_YOUR GOAL:_
Without the pictures, restate all of the data below word for word.

Stored data entries
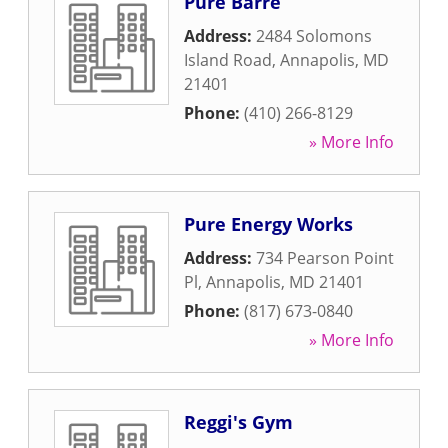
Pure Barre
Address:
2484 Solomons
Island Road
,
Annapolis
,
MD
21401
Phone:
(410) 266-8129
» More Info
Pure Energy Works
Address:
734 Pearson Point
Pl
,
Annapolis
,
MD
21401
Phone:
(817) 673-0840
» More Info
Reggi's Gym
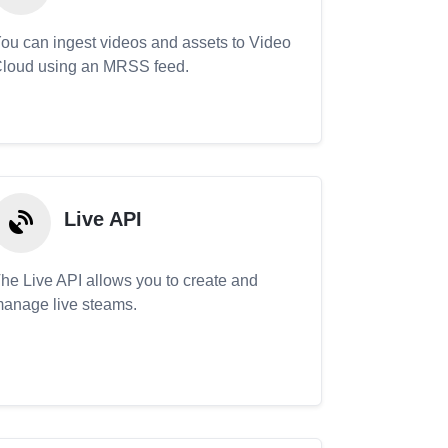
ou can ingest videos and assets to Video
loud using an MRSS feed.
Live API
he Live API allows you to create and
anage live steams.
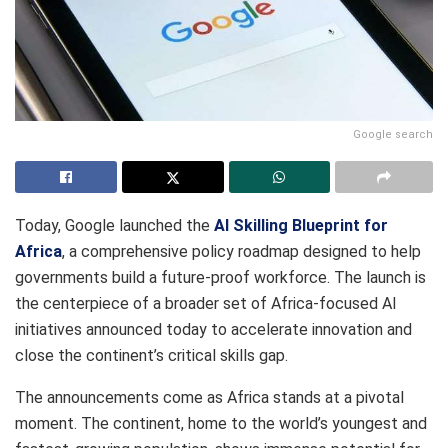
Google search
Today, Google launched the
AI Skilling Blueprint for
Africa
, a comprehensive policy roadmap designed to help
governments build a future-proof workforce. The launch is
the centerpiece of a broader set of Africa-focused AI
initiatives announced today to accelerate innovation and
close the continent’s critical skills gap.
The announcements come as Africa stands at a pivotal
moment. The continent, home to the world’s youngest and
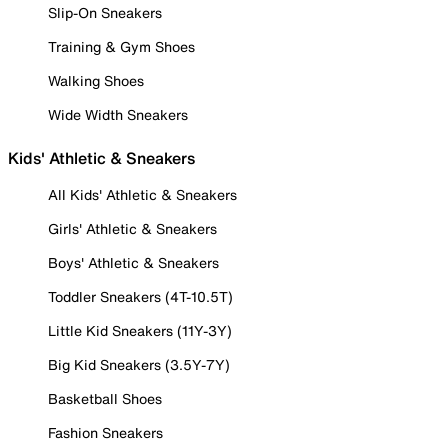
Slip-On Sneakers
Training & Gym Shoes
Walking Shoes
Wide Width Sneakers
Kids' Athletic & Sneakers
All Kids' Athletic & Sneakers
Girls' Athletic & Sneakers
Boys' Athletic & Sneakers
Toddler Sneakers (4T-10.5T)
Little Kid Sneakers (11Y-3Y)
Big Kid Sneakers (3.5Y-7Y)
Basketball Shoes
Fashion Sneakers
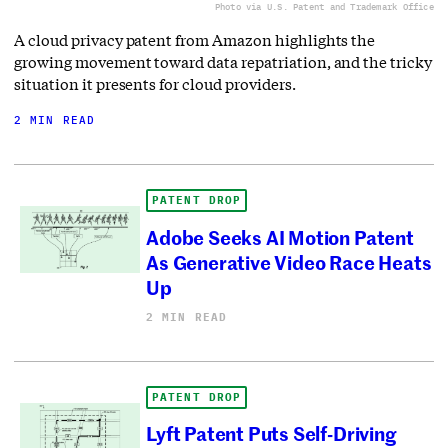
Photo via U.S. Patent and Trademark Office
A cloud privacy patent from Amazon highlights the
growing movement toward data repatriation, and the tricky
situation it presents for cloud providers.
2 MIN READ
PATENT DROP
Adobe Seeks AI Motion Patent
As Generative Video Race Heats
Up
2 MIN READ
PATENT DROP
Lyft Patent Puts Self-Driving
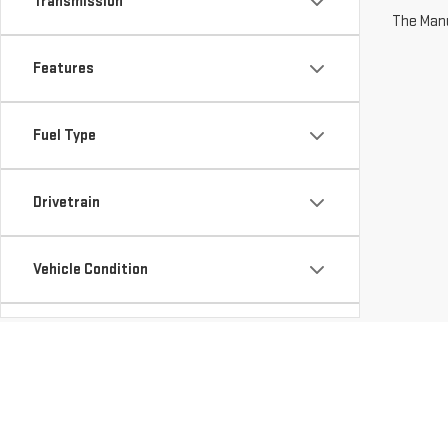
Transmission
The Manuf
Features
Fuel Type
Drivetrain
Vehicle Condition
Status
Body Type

_RESPONSE:_
Pure Barre
Address:
2484 Solomons
Island Road
,
Annapolis
,
MD
21401
Phone:
(410) 266-8129
» More Info
Pure Energy Works
Address:
734 Pearson Point
Pl
,
Annapolis
,
MD
21401
Phone:
(817) 673-0840
» More Info
Reggi's Gym
ou can ingest videos and assets to Video
loud using an MRSS feed.
Live API
he Live API allows you to create and
anage live steams.
Google search
Today, Google launched the
AI Skilling Blueprint for
Africa
, a comprehensive policy roadmap designed to help
governments build a future-proof workforce. The launch is
the centerpiece of a broader set of Africa-focused AI
initiatives announced today to accelerate innovation and
close the continent’s critical skills gap.
The announcements come as Africa stands at a pivotal
moment. The continent, home to the world’s youngest and
Slip-On Sneakers
Training & Gym Shoes
Walking Shoes
Wide Width Sneakers
Kids' Athletic & Sneakers
All Kids' Athletic & Sneakers
Girls' Athletic & Sneakers
Boys' Athletic & Sneakers
Toddler Sneakers (4T-10.5T)
Little Kid Sneakers (11Y-3Y)
Big Kid Sneakers (3.5Y-7Y)
Basketball Shoes
Fashion Sneakers
Photo via U.S. Patent and Trademark Office
A cloud privacy patent from Amazon highlights the
growing movement toward data repatriation, and the tricky
situation it presents for cloud providers.
2 MIN READ
PATENT DROP
Adobe Seeks AI Motion Patent
As Generative Video Race Heats
Up
2 MIN READ
PATENT DROP
Lyft Patent Puts Self-Driving
Transmission
The Manuf
Features
Fuel Type
Drivetrain
Vehicle Condition
Status
Body Type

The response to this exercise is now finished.